Had an idea for a LSP feature (happy to redirect it somewhere else if this thread isn’t the right forum):
Would it be possible to provide auto-complete when adding something to a pipeline, based on the type/structure of the value being piped in?
For example, if I type [1, 2, 3] |>, it’d be cool if a dropdown pops up giving me suggested functions from the current scope that take a list as the first argument. Feel like this would help a lot for discoverability and save me from needing to remember whether a function I’m looking for is defined on “List” or “Enum” or some other module.
GitHub Copilot sort of does that in a way that is both worse and better than the proposal.
Worse in that it doesn’t really know the types and possible values as a deterministic compiler.
Better in that it suggests based on context and likelihood, so suggests common idioms both community-wide and possibly project/file-specific.
Other LLM coding tools probably give a similar experience.
For the complete list, I also think it is unfortunately too long to be useful, unless there’s a good ranking mechanism to show us what we are more likely to want in the context (in which case we’re back to LLM territory, perhaps?).
If the objective is ranking a finite list of functions, I wonder whether an LLM would be overkill?
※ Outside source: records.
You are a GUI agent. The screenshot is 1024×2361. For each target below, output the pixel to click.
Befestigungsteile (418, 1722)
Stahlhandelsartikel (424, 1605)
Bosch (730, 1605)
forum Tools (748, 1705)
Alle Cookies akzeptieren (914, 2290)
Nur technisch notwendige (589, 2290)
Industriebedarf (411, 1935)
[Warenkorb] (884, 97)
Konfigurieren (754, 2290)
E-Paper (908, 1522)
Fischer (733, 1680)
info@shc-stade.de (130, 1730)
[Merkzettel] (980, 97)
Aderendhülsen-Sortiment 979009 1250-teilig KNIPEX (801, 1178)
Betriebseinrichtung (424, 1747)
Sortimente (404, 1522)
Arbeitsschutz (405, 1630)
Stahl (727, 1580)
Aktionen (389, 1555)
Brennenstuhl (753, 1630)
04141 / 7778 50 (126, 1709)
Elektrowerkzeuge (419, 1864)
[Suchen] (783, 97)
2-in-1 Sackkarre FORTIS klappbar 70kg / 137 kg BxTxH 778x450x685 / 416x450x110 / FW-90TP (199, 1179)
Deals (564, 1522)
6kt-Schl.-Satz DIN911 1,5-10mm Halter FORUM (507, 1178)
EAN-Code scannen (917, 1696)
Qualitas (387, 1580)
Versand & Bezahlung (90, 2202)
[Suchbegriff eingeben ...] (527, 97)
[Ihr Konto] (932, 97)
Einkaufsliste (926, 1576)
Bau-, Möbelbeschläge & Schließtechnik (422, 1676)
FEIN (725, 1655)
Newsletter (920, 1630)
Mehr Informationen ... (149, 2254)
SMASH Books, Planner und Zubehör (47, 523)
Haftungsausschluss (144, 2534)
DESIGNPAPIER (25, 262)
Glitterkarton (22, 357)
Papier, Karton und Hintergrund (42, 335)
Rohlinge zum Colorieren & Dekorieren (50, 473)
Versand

Would be interesting if you could train a narrower model & make it small/light enough to run on-device, and and maybe even ship with the LSP itself.
Though I imagine that would complicate installation.
Is the idea to support LSP only? Would DAP be considered in the future roadmap as well?
Would be nice to be able to use breakpoints and such for debugging.
The readme on expert-lsp.org seems to be about Tableau, something with templates. I am confused. Does anyone know where the official language server is?